Apache Druid is an online analytical processing (OLAP) software. It enables both real-time and batch data ingestion into data cubes with predefined dimensions and measures. It is a distributed, highly scalable platform making sub-second queries possible thanks to using: column-oriented storage, native search indexes, approximate algorithms, flexible schemas and time-optimized partitioning. Queries are an order of magnitude faster in comparison to Hive, Spark SQL, Presto and even BigQuery. It may sound fantastic but there is really no hidden magic here. Besides the well designed architecture of Druid this level of performance is achieved by rolling up the data during ingestion process which typically leads to 10 — 100x fewer rows. This opened the possibilities for creating a truly interactive UI allowing users to stay focused while exploring the data.

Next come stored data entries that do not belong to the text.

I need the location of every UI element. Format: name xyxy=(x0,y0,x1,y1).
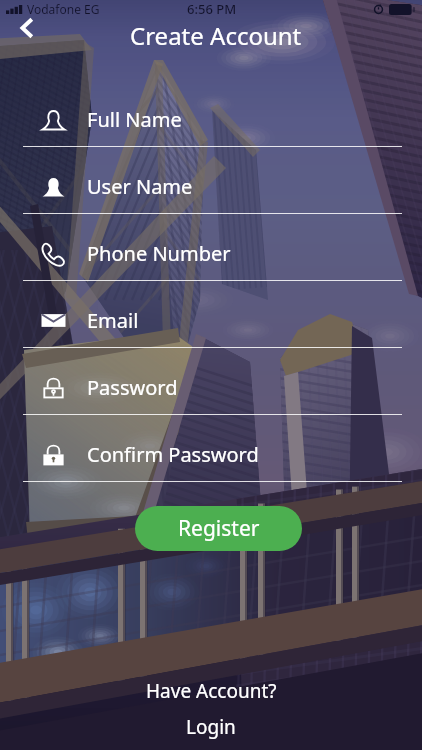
staticText: Have Account? xyxy=(146,678,277,704)
button[interactable]: Register xyxy=(135,506,302,551)
button[interactable]: Login xyxy=(0,714,422,740)
staticText: Vodafone EG xyxy=(27,1,100,17)
staticText: Phone Number xyxy=(87,240,231,267)
button[interactable]: Confirm Password xyxy=(0,415,422,482)
staticText: Email xyxy=(87,307,139,334)
staticText: Register xyxy=(178,514,260,543)
button[interactable]: Full Name xyxy=(0,80,422,147)
button[interactable]: Phone Number xyxy=(0,214,422,281)
staticText: Password xyxy=(87,374,178,401)
button[interactable]: Password xyxy=(0,348,422,415)
button[interactable]: Have Account? xyxy=(0,678,422,704)
staticText: Confirm Password xyxy=(87,441,259,468)
button[interactable]: Email xyxy=(0,281,422,348)
staticText: Create Account xyxy=(130,19,302,52)
staticText: User Name xyxy=(87,173,193,200)
staticText: 6:56 PM xyxy=(187,0,237,18)
button[interactable]: Back xyxy=(21,17,33,39)
staticText: Full Name xyxy=(87,106,182,133)
staticText: Login xyxy=(186,714,236,740)
button[interactable]: User Name xyxy=(0,147,422,214)
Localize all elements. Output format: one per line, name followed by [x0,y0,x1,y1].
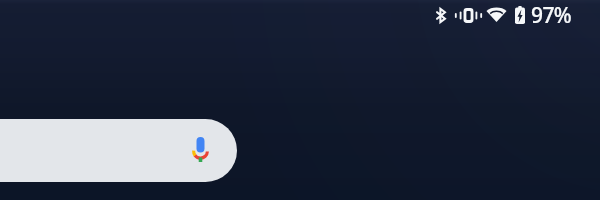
staticText: 97% [531,1,572,30]
button[interactable]: Voice search [0,119,237,182]
button[interactable]: Voice search [192,136,209,162]
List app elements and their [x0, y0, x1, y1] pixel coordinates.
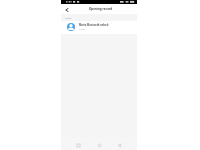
staticText: Today [65, 16, 72, 19]
button[interactable]: Back [62, 5, 71, 14]
staticText: Opening record [89, 7, 113, 11]
button[interactable]: Back [115, 141, 124, 150]
button[interactable]: Recents [74, 141, 83, 150]
button[interactable]: Home [95, 141, 104, 150]
staticText: Mario Bluetooth unlock [79, 23, 109, 26]
staticText: 14:37 [79, 28, 85, 31]
button[interactable]: Mario Bluetooth unlock [61, 21, 137, 34]
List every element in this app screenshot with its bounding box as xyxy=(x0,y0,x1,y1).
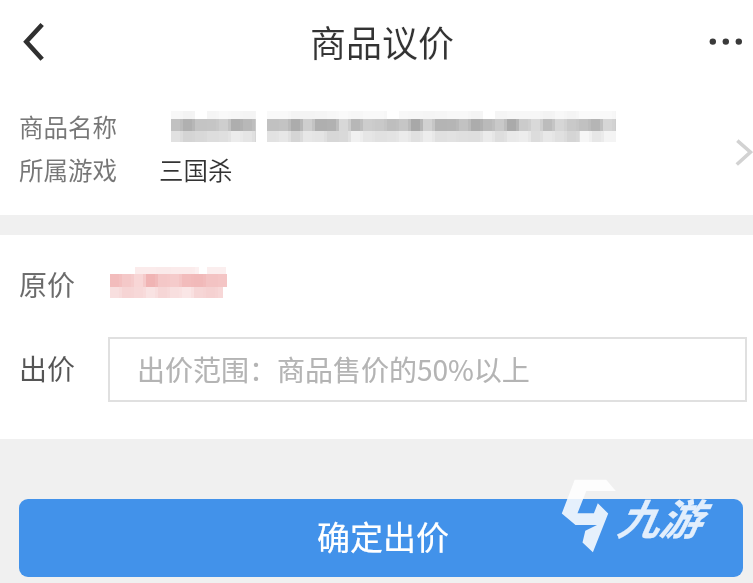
button[interactable]: More options xyxy=(696,13,753,70)
button[interactable] xyxy=(0,84,753,215)
button[interactable]: 出价范围：商品售价的50%以上 xyxy=(108,337,747,402)
staticText: 出价 xyxy=(19,348,76,389)
staticText: 原价 xyxy=(19,264,76,305)
staticText: 九游 xyxy=(616,486,701,547)
button[interactable]: Back xyxy=(4,12,62,70)
staticText: 商品议价 xyxy=(310,15,455,67)
staticText: 三国杀 xyxy=(159,152,233,187)
button[interactable]: 确定出价 xyxy=(19,499,743,577)
staticText: 确定出价 xyxy=(317,512,449,560)
staticText: 出价范围：商品售价的50%以上 xyxy=(137,349,530,390)
staticText: 商品名称 xyxy=(19,109,117,144)
staticText: 所属游戏 xyxy=(19,152,117,187)
button[interactable]: Product details xyxy=(712,122,753,163)
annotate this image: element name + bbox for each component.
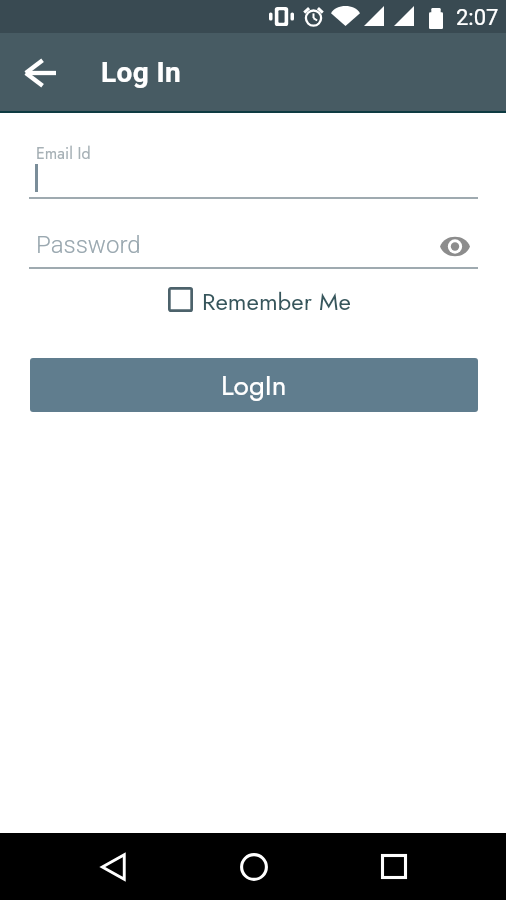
button[interactable]: Home	[214, 833, 294, 900]
button[interactable]: Remember Me	[168, 284, 351, 319]
staticText: Remember Me	[202, 284, 351, 319]
staticText: Email Id	[36, 142, 91, 165]
button[interactable]: Back	[8, 45, 72, 101]
button[interactable]: Back	[73, 833, 153, 900]
staticText: Log In	[101, 56, 182, 89]
staticText: Password	[36, 231, 141, 259]
staticText: LogIn	[221, 365, 287, 405]
button[interactable]: Recents	[354, 833, 434, 900]
button[interactable]: LogIn	[30, 358, 478, 412]
staticText: 2:07	[456, 5, 499, 31]
button[interactable]: Show password	[437, 228, 473, 264]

Intuitive UI is always a game changer for business users
At the time we were installing the Druid cluster we found out that there existed two web based applications that could make use of it: AirBnB’s SuperSet and Imply’s Pivot. We installed both of them and immediately discovered what use cases each of them supported best. SuperSet presented itself as a great tool for data visualization with dashboards predefined by analysts. Unfortunately, it was not that good when it came to slicing, dicing and drilling through the data. Pivot on the other hand was much better in the area of data exploration. Thanks to these two complementary UIs we were able to fulfill a broad range of data access needs within our company. Business users could either skim through prepared reports or literally immerse in data by simply clicking around available data cubes.
Pivot license transition
We were really happy at Allegro being able to use both Imply Pivot and AirBnB SuperSet under the terms of an Open Source Apache License. We believe in transparency and community which can drive growth of software and its features. It is also essential for us that we can debug the software when needed, analyze how the code was written in order to improve it or to squash the bugs which are inevitable in every piece of software. Unfortunately, Pivot is no longer an open source tool since November 2016 when it was announced on the mailing list that a GitHub repository of Pivot had been closed. As Pivot has become commercial software we naturally decided to pay for the license granting us rights to use it. We had quite good support coming from Imply and we would like to thank Vadim Ogievetsky who has been a main Pivot committer and is now a Chief of Product at Imply. We believe that our cooperation was mutually beneficial. We provided insights on how our users work with Pivot, and Imply fixed some issues we have had when using it on a daily basis. Still we could not debug the code or add new features and have them exactly the way we wanted them. We understand that it would be very hard for any company to add or remove features targeted exclusively at one of many existing customers. Although being satisfied with Imply’s Pivot, after a lot of deliberation, we finally decided that we should have visualization software tailored exactly to our needs.
The rise of Turnilo
This is how Turnilo was born. The name we have chosen should ring a bell as it is all about turning around the data — like in pivot tables in Excel. We picked up the latest Apache licensed clone of Pivot called Swiv which happened to be Yahoo’s fork of Pivot. We have spent a lot of time analyzing how this software works and how difficult it would be to add new features before we decided that we can adopt it. We were glad that Pivot was written in TypeScript as, having background in Scala and Java, we like strictly typed languages. We already had an idea what the biggest obstacles to using Pivot were but we also asked our users what they would need and what was not so important for them. After getting feedback we created a short manifesto which has evolved over time and now consists of the following points:
- High usability for non-technical users over sophisticated but rarely used features.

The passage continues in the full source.